働いているときは、幼稚園の先生、アナウンサー、それぞれ職場はどこですか。

「幼稚園の先生が足りないとかってけっこう聞くので、そういう需要があったら、わたしはどこでも。待機児童とかなくしていきたいと思うので。わたし、やるとしたら、けっこう時間外労働もしようとか思ってて。遅くまでちゃんと預かっていたいなって思ってます。アナウンサーだったら、東京とかのタレント扱いされるアナウンサーではなくて、地方で地域密着で、いろんなところに行って、いろんな人にインタビューとかしたりして、実際に自分も体験しながら伝えるようなアナウンサーになりたいって思ってます」

赤沼さんと久坂さんが所属する宮古高放送部は33人の大所帯。「機材古いんです。盛岡一高なんか、もう全部パソコンなのに、うちら、まだこれですよ、これ」と久坂さんが取り出したのは、最近とんと見なくなったDV(デジタルビデオ)のテープ。だが、実力は機材を超えるらしい。久坂さんが言う。

「来年、放送部の大会で長崎に行く予定があるんです。

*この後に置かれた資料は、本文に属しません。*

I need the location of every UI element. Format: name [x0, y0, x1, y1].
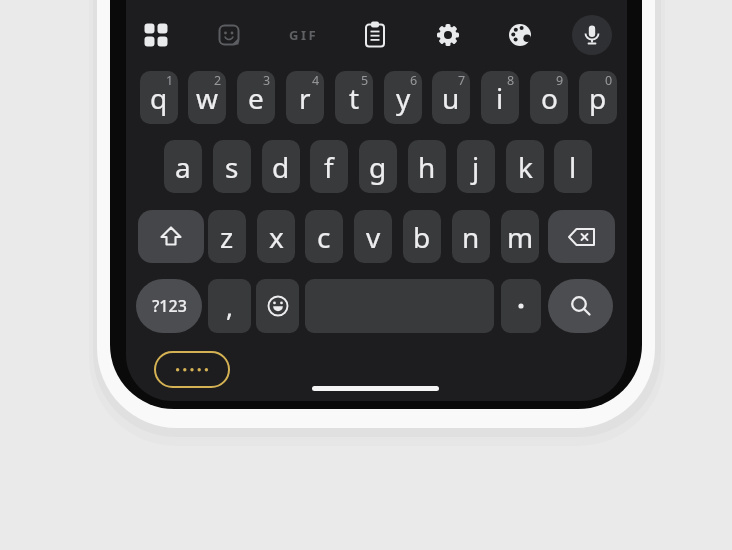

今年、わたしが担当してた番組が、なんだっけ、高総文化祭(全国高等学校総合文化祭)の県大会を突破して」

すごいなあ。

「いやぁ」

ということは、県大会に岩手の地元テレビ局の人が来て、会ったりすることも? と聞くと「あ、そうなんです」と赤沼さん。

「高橋裕二アナ(岩手めんこいテレビ)や高橋美佳アナ(テレビ岩手)にご指導受けることは何回か」

放送部は、学校外の大人との関わりがけっこうあるということでしょうかと聞くと、久坂さんが「部活柄、わりといろんなところに行きます」と答え、赤沼さんが続けた。

「取材とかで、宮古の復活する姿を追ったりとかもしてます。観光船の話とか、けっこうあるので」

なるほど、では赤沼さん、みなさん、教えてください。みなさんが見て、宮古の大人は働いているように見えますか。